It remains the case that no single perfect algorithm works optimally across all optical conditions or water types, and we should not expect to find such an algorithm in the near future. Instead, a promising development in recent years has been the move towards a broader optical water type classification and algorithm blending. This approach is founded on the premise that multiple optimal algorithms exist, but, for each, we can define the most suitable optical environments. The strength of the optical water type classification approach has seen its use grow in limnological and oceanographic remote sensing research (Moore et al. 2001, 2014, Jackson et al. 2017, Spyrakos et al. 2018). The utility of optical water classes has also grown beyond algorithm blending (Moore et al. 2001) to include product uncertainty estimation (Jackson et al. 2017), data quality flagging (Wei et al. 2016, Jiang et al 2023), water quality monitoring (Uudeberg et al. 2020) and environmental phenology studies (Trochta et al. 2015).

Unfortunately, although the limnology and ocean optics communities may agree that optical classification is useful, a harmonised approach to the creation and use of the classes has not yet emerged from the research community. Despite recent efforts to move to a unified fuzzy logic scheme (Jai et al. 2021), a diversity of distance metrics, data transformations and cluster optimisation schemes are applied at local scales (Bi et al. 2019, Botha et al. 2020, da Silva et al. 2020, Uudeberg et al. 2020). Though all these approaches provide interesting and useful results, the fragmented nature of the research makes the comparison of water types difficult, impeding collaboration and optimisation of methods. Also, as with most machine learning techniques, unsupervised clustering is susceptible to the problems of insufficient or biased training data, the ‘central tendency’ (Malik, 2020), and overtraining.

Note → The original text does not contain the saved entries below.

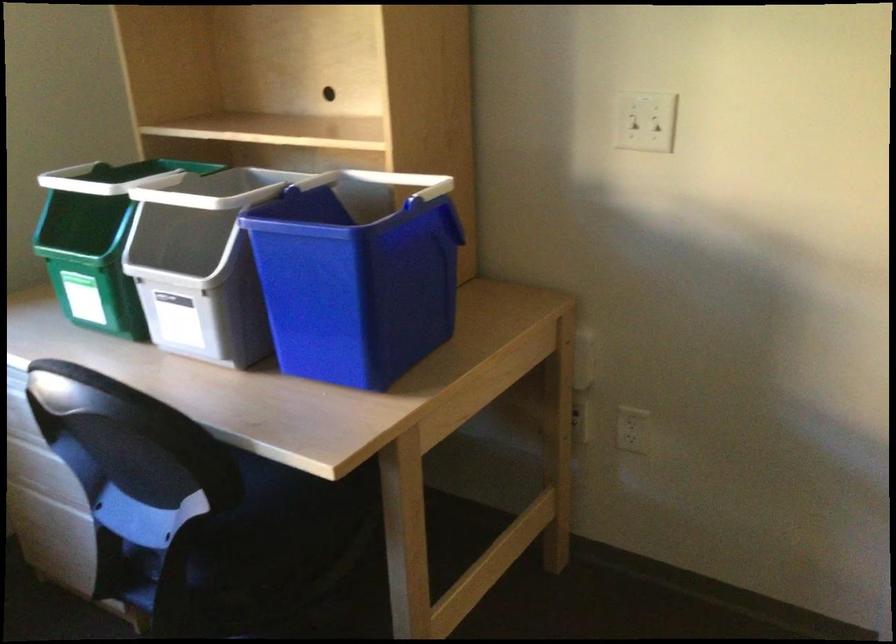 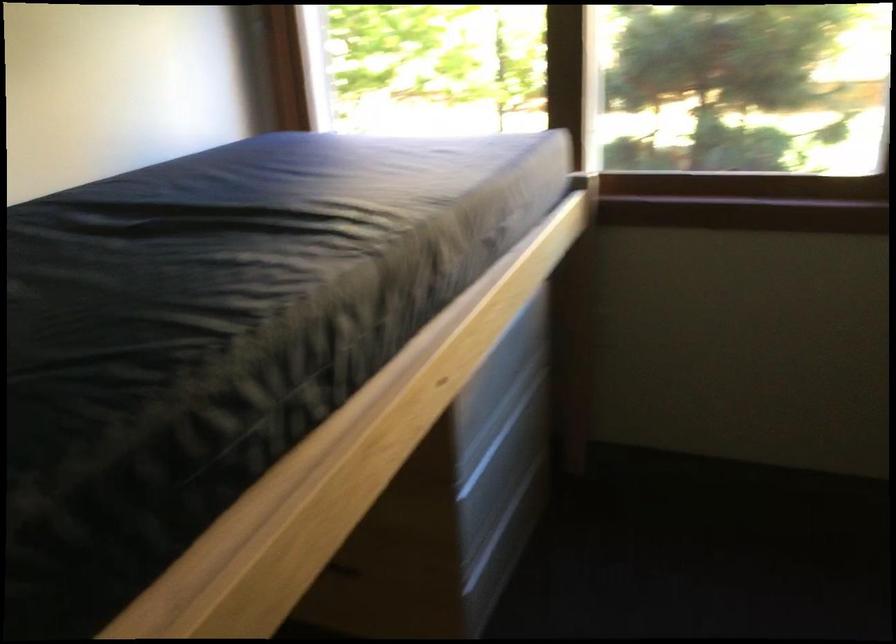 In the scene shown: The first image is from the beginning of the video and the second image is from the end. How did the camera likely rotate when shooting the video?

The camera's rotation is toward left-down. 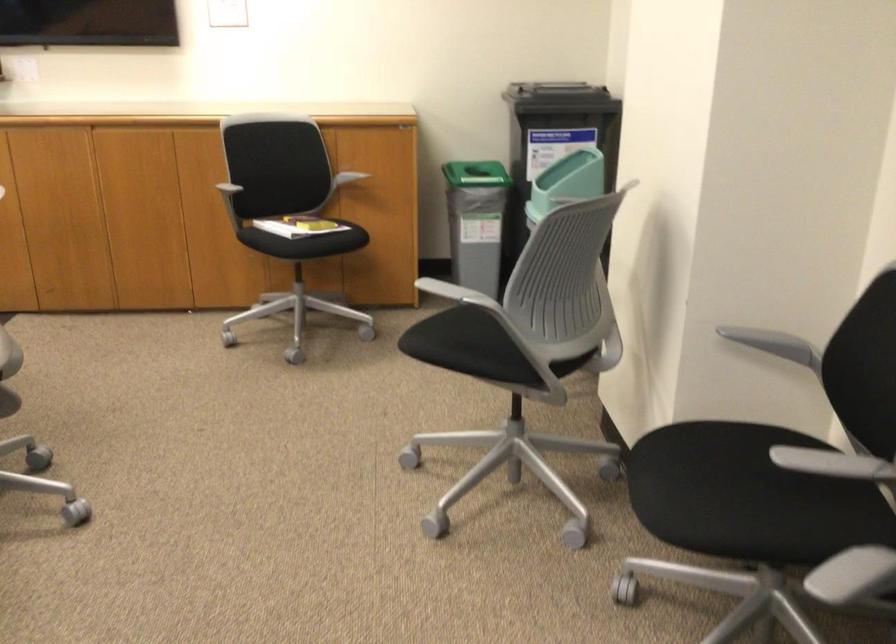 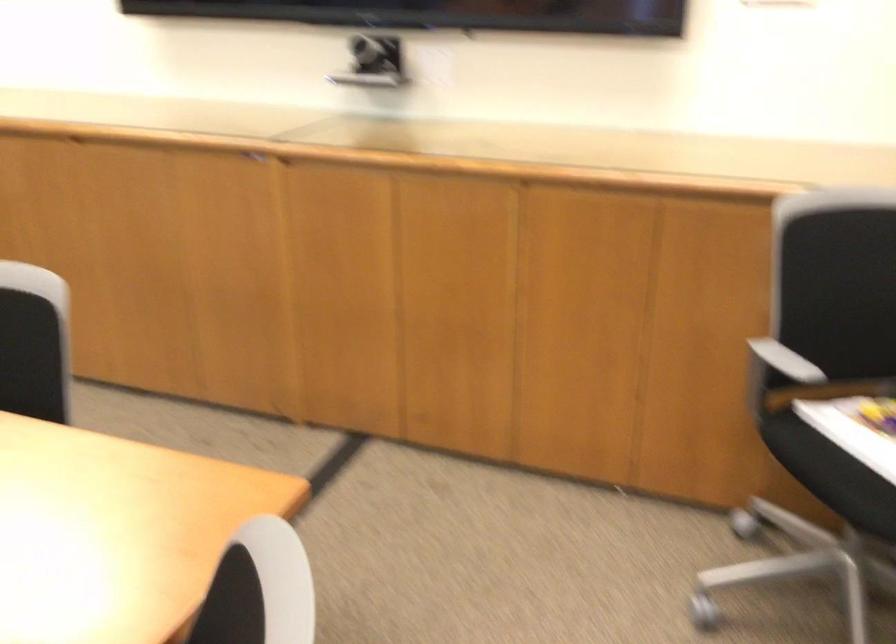 Where in the second image is the point corresponding to [230,190] from the first image?

(778, 374) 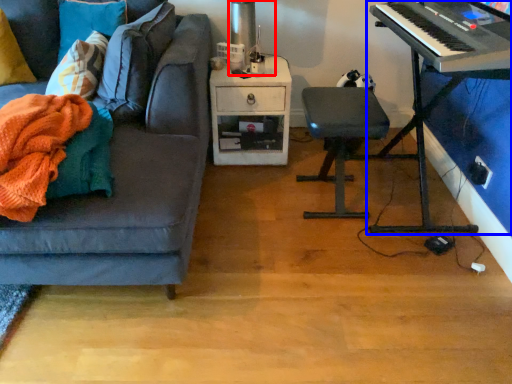 Question: Which of the following is the farthest to the observer, table lamp (highlighted by a red box) or piano (highlighted by a blue box)?

Choices:
 (A) table lamp
 (B) piano

Answer: (A) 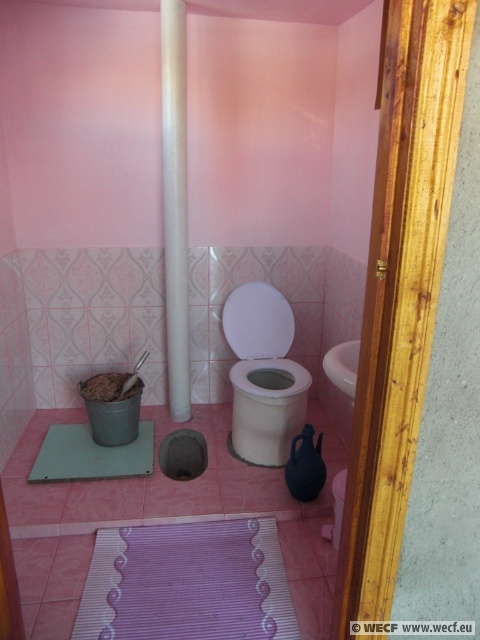 Question: Among these objects, which one is farthest from the camera?

Choices:
 (A) green rubber bath mat at lower center
 (B) white glossy toilet bowl at center

Answer: (B)

Question: Which point is farther to the camera?

Choices:
 (A) white glossy pipe at center
 (B) white glossy toilet bowl at center

Answer: (B)

Question: Does purple striped bath mat at lower center appear on the right side of white glossy toilet bowl at center?

Choices:
 (A) yes
 (B) no

Answer: (B)

Question: Does white glossy toilet bowl at center have a greater width compared to green rubber bath mat at lower center?

Choices:
 (A) no
 (B) yes

Answer: (A)

Question: From the image, what is the correct spatial relationship of purple striped bath mat at lower center in relation to white glossy pipe at center?

Choices:
 (A) above
 (B) below

Answer: (B)

Question: Which object appears farthest from the camera in this image?

Choices:
 (A) green rubber bath mat at lower center
 (B) purple striped bath mat at lower center

Answer: (A) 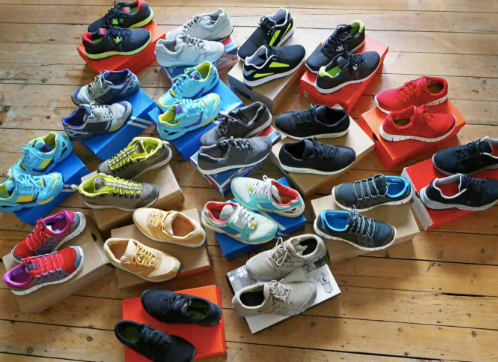 In order to click on pairs of shoes on an all red shoe box in this screenshot , I will do `click(186, 319)`, `click(445, 173)`, `click(398, 113)`, `click(335, 67)`, `click(126, 31)`. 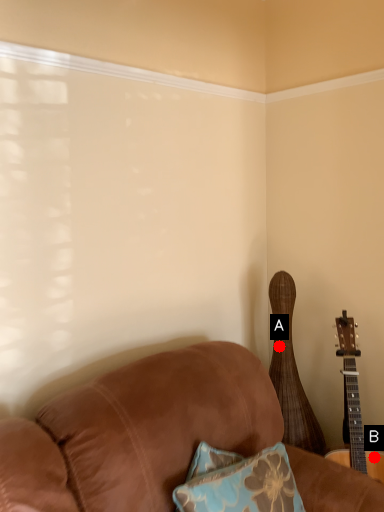 Question: Two points are circled on the image, labeled by A and B beside each circle. Which point appears closest to the camera in this image?

Choices:
 (A) A is closer
 (B) B is closer

Answer: (B)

It is timely to convene and reconcile these growing issues under a common framework to unify and standardize definitions, interpretations, and uses to establish guidelines for a growing body of developers and users, as well as to close methodological gaps. This need is of particular urgency in light of new missions with hyperspectral capabilities. Where classification strategies most likely will have to be revised and expanded.

Terms of Reference

  • Review current approaches to optical clustering and class assignment from open ocean to coastal waters, including methods of comparing results from various clustering studies
  • Recommend a common baseline and generalised approach from which ocean colour scientists can build.
  • Identify needs and challenges for classification of hyperspectral data.
  • Provide open code tools for users alongside reference datasets for algorithm testing and comparison.
  • Discuss community approaches to statistical methods and metrics
  • Summarise work and findings in an IOCCG report.